Applying chmod 777 on everything is the most tempting fix and the worst idea. It grants read, write, and execute to any user on the system. On exposed servers, it is a recipe for compromise. Identify the specific user or group that needs access and grant only what is necessary.
Using chmod -R 755 on mixed trees adds the x bit unnecessarily on regular files. Use find with -type d and -type f to separate files and directories.
Forgetting the x bit on the parent directory causes failures even with open permissions on the file. Check the entire path with ls -ld at every level.
Reversing the order of chmod and chown in provisioning scripts (Dockerfiles, Ansible) can result in incorrect permissions if chown alters suid and sgid bits. The safe order is chown first, then chmod.
Ignoring SELinux on CentOS, AlmaLinux, and Rocky is a common time-waster. Always run getenforce and ausearch when POSIX adjustments do not fix the issue.

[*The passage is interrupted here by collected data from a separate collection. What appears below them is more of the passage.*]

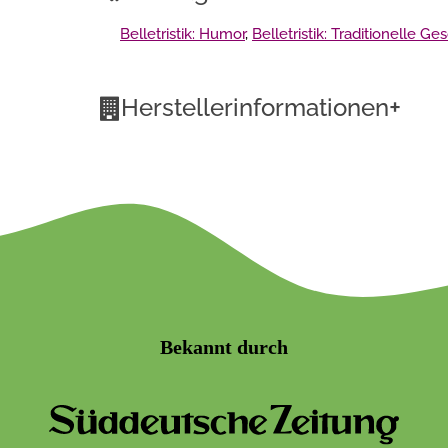
Belletristik: Humor
,
Belletristik: Traditionelle
+
Herstellerinformationen
Bekannt durch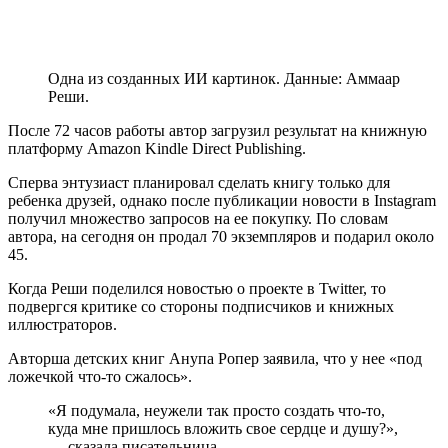
Одна из созданных ИИ картинок. Данные: Аммаар
Реши.
После 72 часов работы автор загрузил результат на книжную
платформу Amazon Kindle Direct Publishing.
Сперва энтузиаст планировал сделать книгу только для
ребенка друзей, однако после публикации новости в Instagram
получил множество запросов на ее покупку. По словам
автора, на сегодня он продал 70 экземпляров и подарил около
45.
Когда Реши поделился новостью о проекте в Twitter, то
подвергся критике со стороны подписчиков и книжных
иллюстраторов.
Авторша детских книг Анупа Ропер заявила, что у нее «под
ложечкой что-то сжалось».
«Я подумала, неужели так просто создать что-то,
куда мне пришлось вложить свое сердце и душу?»,
— сказала писательница.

Using sudo where ownership should be fixed creates root-owned files in the wrong places. If an application needs to write to /var/www, set the owner to www-data and let the application run as that user.
Conclusion
Permission denied is less an obstacle and more a clear signal that the system is doing its job. The right approach is to understand which layer caused the block and fix the exact spot.
With practice, decoding a Permission denied message becomes a matter of seconds. The sequence works in any scenario: ls -l and id for diagnosis, chmod to adjust bits, chown to fix ownership, sudo only when it makes sense, and verification of ACLs and SELinux when the rest looks ok.